There’s always plenty of trees to crash into, and huge amounts of mud to plough into. Thanks to the way that Pure almost immediately shoves you back into the race – without losing much time – crashing is relatively inconsequential, though; it’s a game that recognises and rewards risk taking.
Bear in mind, though, that Pure isn’t without its faults. It’s too easy and too short, for one; a concerted afternoon’s effort will see you ploughing through four of the twelve race sections without too much difficult. Success isn’t restricted to the top three places, either, as is usual; especially early on, you can move up by finishing in the mid-field, which is a bit of a shame.
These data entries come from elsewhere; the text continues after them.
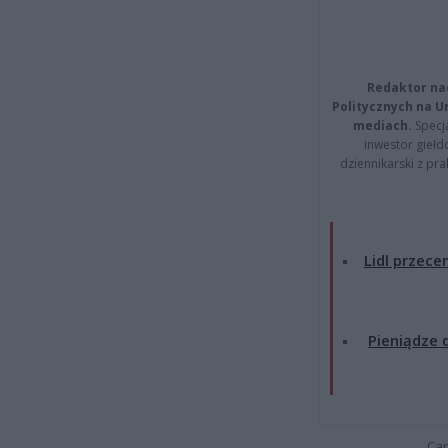
Redaktor na
Politycznych na 
mediach.
Specja
inwestor giełd
dziennikarski z pr
Lidl przecen
Pieniądze d
Cap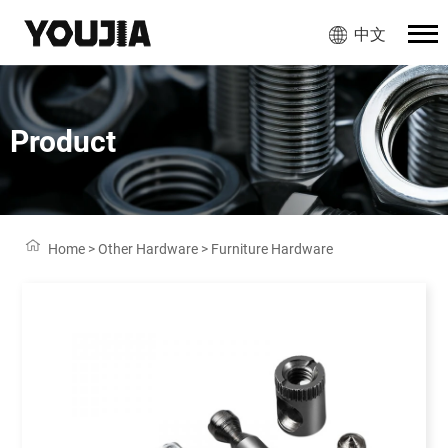
中文
Product
Home
>
Other Hardware
>
Furniture Hardware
You come to Pure looking to be challenged and to succeed, but you can progress by finishing in 7th place.
The fact that it’s easy to plough through the main meat of the game does mean that longevity isn’t Pure‘s strong point – this is a short, concerted hit of adrenaline that rushes through you, rather than a long-term, slow-burning game to be enjoyed over many months, unless you take it online to eke more life out of it without retreading over old ground.
I hope that Disney see fit to release plenty of DLC to increase Pure‘s lifespan, or develop a sequel that builds on a fantastic foundation and combines the stunning gameplay with, well, more of a game – more tracks, more competitions, more tricks, and more modes.
Still, though, Pure is phenomenal while it lasts. The racing is fast, furious, frantic and every other adjective in this vein that you wish to throw at it, and the trick system is enormously responsive and enjoyable. The lack of depth is, possibly, the only minor disappointment here. In every other measure, it’s a must-buy.